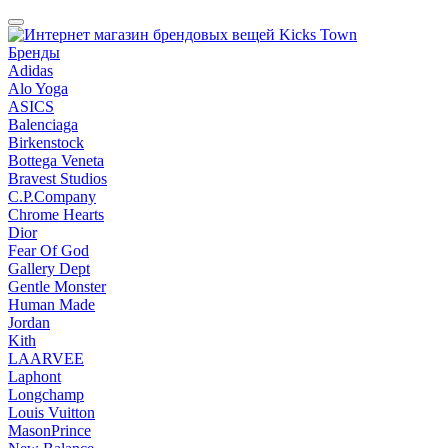
Бренды
Adidas
Alo Yoga
ASICS
Balenciaga
Birkenstock
Bottega Veneta
Bravest Studios
C.P.Company
Chrome Hearts
Dior
Fear Of God
Gallery Dept
Gentle Monster
Human Made
Jordan
Kith
LAARVEE
Laphont
Longchamp
Louis Vuitton
MasonPrince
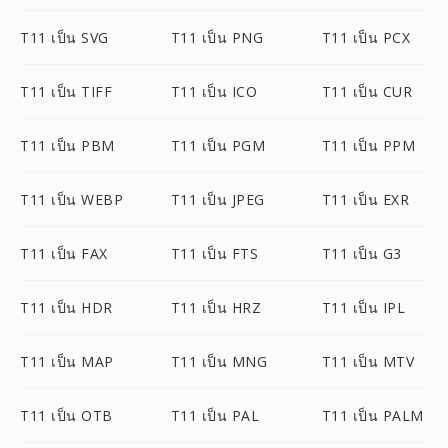
T11 เป็น SVG
T11 เป็น PNG
T11 เป็น PCX
T11 เป็น TIFF
T11 เป็น ICO
T11 เป็น CUR
T11 เป็น PBM
T11 เป็น PGM
T11 เป็น PPM
T11 เป็น WEBP
T11 เป็น JPEG
T11 เป็น EXR
T11 เป็น FAX
T11 เป็น FTS
T11 เป็น G3
T11 เป็น HDR
T11 เป็น HRZ
T11 เป็น IPL
T11 เป็น MAP
T11 เป็น MNG
T11 เป็น MTV
T11 เป็น OTB
T11 เป็น PAL
T11 เป็น PALM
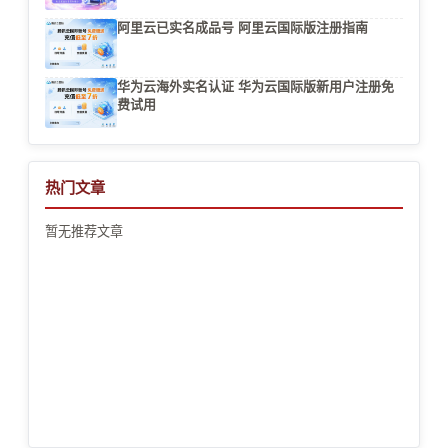
阿里云已实名成品号 阿里云国际版注册指南
华为云海外实名认证 华为云国际版新用户注册免
费试用
热门文章
暂无推荐文章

────────────────────

Task goal:
From the line with "C.P.Company" down to the last line of the records above, restate each line verbatim, passing over any picture.

Response to this task:
C.P.Company
Chrome Hearts
Dior
Fear Of God
Gallery Dept
Gentle Monster
Human Made
Jordan
Kith
LAARVEE
Laphont
Longchamp
Louis Vuitton
MasonPrince
T11 เป็น SVG
T11 เป็น PNG
T11 เป็น PCX
T11 เป็น TIFF
T11 เป็น ICO
T11 เป็น CUR
T11 เป็น PBM
T11 เป็น PGM
T11 เป็น PPM
T11 เป็น WEBP
T11 เป็น JPEG
T11 เป็น EXR
T11 เป็น FAX
T11 เป็น FTS
T11 เป็น G3
T11 เป็น HDR
T11 เป็น HRZ
T11 เป็น IPL
T11 เป็น MAP
T11 เป็น MNG
T11 เป็น MTV
T11 เป็น OTB
T11 เป็น PAL
T11 เป็น PALM
阿里云已实名成品号 阿里云国际版注册指南
华为云海外实名认证 华为云国际版新用户注册免
费试用
热门文章
暂无推荐文章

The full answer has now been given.